Trailed for months ahead and having in some measure been put into practice by stealth, the FCO is said in an official statement to have now formally ‘merged’ with the Department for International Development (DfID – pronounced ‘Diffid’). But let the government’s emollient language foster  no illusions: this is a hostile takeover, as was always feared by the staff of DfID and is confirmed by the senior appointments announced in recent days. The foreign secretary is head of the new department, and its permanent under-secretary and five of the seven members (including the political director) of its management board come from the FCO stable – leaving the former DfID with only two representatives at senior level. Substantially for this reason but also because even the acronym of the new department (FCDO) hardly trips off the tongue, it will almost certainly be referred to in common parlance as the ‘Foreign Office’. Was this takeover a good idea?

The chief argument for including responsibility for development assistance in any foreign ministry is the unsentimental one that this makes it easier to ensure that it only goes to countries where it will foster important national interests; in other words, it makes aid a more effective instrument of economic statecraft. Boris Johnson could not have made clearer why he thought this essential for Britain by saying in the House of Commons that ‘For too long, frankly, UK overseas aid has been treated like a giant cashpoint in the sky, that arrives without any reference to UK interests.’ It is for this reason that the foreign ministries of other rich countries have already embraced development aid, and it was the case in Britain itself until 1997. The practice, however, has drawbacks, some of which are dependent on circumstances – and the observer’s point of view.

Adoption of a super-foreign ministry in Canada some years ago had an unintended consequence because of the larger budget and staff members of the former international development ministry: ‘rather than foreign policy leading development policy, the opposite happened.’ In Britain’s case, the profile of the management board of the new Foreign Office makes this highly unlikely. More probable, because mergers of major departments can take at least two years to bed in, is that the new FCDO is likely to suffer a loss of efficiency at precisely the time that the UK is cut adrift from the EU and when global risks on many fronts are multiplying [UPDATE 20 Feb 2022: this proved only too true]. But these are contingent considerations.
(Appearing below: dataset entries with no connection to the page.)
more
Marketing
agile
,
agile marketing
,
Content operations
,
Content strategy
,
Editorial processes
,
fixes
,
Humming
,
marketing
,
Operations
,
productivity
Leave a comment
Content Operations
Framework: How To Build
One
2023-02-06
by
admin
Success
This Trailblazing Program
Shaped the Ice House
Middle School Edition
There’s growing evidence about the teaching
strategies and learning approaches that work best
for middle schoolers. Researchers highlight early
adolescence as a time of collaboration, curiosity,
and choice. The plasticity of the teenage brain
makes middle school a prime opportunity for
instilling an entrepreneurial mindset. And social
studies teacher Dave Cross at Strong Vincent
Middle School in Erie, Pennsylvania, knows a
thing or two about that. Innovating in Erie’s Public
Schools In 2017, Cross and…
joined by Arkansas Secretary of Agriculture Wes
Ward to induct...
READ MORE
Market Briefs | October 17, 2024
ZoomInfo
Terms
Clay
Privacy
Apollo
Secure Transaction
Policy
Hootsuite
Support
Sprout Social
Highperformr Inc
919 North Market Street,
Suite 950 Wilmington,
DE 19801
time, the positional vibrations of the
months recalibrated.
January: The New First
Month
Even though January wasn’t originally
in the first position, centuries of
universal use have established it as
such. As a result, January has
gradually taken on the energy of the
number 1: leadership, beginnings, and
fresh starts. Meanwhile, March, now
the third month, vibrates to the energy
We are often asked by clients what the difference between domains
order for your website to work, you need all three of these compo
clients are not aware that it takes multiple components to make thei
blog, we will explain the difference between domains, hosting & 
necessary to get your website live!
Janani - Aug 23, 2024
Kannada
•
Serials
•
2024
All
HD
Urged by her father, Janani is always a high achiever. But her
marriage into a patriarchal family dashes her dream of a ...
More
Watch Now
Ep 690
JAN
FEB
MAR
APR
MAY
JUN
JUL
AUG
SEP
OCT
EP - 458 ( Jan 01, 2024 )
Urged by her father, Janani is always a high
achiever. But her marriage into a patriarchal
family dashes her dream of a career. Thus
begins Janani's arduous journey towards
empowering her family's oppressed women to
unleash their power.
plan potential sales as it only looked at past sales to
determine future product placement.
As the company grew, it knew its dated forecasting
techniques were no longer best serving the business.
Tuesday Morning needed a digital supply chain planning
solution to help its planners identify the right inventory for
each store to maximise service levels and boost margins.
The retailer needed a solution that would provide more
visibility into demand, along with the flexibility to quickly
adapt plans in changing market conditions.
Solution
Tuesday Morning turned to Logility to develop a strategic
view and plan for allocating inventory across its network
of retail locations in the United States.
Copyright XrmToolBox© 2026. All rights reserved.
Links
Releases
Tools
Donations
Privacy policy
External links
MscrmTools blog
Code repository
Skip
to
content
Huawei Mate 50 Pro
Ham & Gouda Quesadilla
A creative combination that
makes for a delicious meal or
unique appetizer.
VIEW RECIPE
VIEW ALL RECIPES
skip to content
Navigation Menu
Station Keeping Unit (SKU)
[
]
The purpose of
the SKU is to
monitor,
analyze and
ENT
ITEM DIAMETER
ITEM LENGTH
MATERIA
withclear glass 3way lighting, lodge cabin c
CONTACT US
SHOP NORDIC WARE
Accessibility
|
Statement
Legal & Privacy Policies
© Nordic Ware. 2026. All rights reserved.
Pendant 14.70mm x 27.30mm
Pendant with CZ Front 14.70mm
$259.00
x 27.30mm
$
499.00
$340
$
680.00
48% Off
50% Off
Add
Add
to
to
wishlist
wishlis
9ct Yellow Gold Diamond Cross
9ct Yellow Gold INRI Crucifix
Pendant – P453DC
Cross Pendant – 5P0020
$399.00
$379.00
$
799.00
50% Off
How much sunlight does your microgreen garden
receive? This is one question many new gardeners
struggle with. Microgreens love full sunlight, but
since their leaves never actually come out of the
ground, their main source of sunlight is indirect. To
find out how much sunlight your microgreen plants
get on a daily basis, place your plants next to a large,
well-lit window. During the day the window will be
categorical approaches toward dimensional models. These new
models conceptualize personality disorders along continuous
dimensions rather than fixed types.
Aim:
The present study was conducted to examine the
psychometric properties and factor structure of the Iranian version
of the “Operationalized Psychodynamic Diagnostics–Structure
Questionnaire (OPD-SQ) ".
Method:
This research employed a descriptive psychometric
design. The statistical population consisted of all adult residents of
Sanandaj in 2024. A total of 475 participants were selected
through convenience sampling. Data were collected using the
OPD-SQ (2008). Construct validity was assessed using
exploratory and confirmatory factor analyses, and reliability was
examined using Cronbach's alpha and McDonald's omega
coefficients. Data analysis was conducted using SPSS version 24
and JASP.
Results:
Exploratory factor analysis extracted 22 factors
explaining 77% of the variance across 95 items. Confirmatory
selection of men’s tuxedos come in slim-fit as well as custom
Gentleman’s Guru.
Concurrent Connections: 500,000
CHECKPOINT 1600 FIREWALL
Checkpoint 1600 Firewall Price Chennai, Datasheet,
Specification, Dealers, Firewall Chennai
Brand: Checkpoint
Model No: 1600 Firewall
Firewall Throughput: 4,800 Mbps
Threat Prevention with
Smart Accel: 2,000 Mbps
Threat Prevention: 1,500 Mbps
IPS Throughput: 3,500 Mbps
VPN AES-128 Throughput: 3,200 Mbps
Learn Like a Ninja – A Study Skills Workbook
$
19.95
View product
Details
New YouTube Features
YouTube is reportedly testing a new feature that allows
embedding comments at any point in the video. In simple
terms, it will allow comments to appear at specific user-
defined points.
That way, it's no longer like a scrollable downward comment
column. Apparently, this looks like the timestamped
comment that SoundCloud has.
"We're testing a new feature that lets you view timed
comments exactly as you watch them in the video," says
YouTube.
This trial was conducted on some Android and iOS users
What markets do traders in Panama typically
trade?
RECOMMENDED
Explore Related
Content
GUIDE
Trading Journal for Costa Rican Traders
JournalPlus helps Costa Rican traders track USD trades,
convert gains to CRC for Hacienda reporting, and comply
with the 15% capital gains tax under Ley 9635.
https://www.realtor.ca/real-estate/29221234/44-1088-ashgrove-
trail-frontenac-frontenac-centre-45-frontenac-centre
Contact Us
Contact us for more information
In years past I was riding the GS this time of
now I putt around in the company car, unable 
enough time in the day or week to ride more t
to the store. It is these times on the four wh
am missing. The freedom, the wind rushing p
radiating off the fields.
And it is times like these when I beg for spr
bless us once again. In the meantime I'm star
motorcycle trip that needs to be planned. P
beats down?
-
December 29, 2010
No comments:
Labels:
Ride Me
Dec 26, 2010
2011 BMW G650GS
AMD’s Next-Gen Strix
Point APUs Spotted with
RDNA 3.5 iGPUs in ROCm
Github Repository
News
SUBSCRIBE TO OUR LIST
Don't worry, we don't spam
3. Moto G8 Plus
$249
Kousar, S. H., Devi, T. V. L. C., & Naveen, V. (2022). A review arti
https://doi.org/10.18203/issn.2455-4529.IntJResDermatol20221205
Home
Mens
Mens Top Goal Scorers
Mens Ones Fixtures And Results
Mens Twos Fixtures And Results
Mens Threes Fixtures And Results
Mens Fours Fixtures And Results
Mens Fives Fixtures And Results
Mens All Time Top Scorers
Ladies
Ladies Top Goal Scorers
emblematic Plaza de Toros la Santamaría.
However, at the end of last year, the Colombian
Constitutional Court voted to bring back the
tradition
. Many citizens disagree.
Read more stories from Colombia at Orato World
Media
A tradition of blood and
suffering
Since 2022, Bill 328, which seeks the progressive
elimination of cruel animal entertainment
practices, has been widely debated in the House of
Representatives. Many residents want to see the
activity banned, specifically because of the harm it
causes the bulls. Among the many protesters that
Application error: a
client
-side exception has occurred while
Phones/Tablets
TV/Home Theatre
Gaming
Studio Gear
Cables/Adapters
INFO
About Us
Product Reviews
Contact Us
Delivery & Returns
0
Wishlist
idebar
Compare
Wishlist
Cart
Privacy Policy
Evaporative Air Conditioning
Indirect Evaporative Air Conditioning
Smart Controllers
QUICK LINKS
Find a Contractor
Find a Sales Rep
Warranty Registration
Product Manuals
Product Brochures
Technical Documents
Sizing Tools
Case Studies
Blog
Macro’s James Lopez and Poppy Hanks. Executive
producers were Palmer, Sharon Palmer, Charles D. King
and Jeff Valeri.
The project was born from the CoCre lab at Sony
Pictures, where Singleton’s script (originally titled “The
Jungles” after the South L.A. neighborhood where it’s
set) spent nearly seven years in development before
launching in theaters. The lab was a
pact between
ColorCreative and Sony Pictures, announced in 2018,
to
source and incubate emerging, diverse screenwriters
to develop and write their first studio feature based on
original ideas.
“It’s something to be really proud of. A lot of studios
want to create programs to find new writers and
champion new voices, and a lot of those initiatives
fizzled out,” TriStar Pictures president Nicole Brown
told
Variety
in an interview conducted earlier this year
There are two arguments against placing development assistance in a foreign ministry that are relevant to all or at least most circumstances.

First, foreign aid work requires special skills, notably in development project management, and a department in which foreign aid lacks budgetary control and is the poor relation is unlikely to be attractive to the most qualified, experienced and highly motivated individuals in this field. And even a ministry of the sort Boris Johnson has in mind will need first-rate people. Perhaps it is sensitivity to this point that has contributed to the decision of his government to appoint Juliet Chua as ‘Director General Finance and Corporate’, one of the two ex-DfID members of the management board of the new Foreign Office.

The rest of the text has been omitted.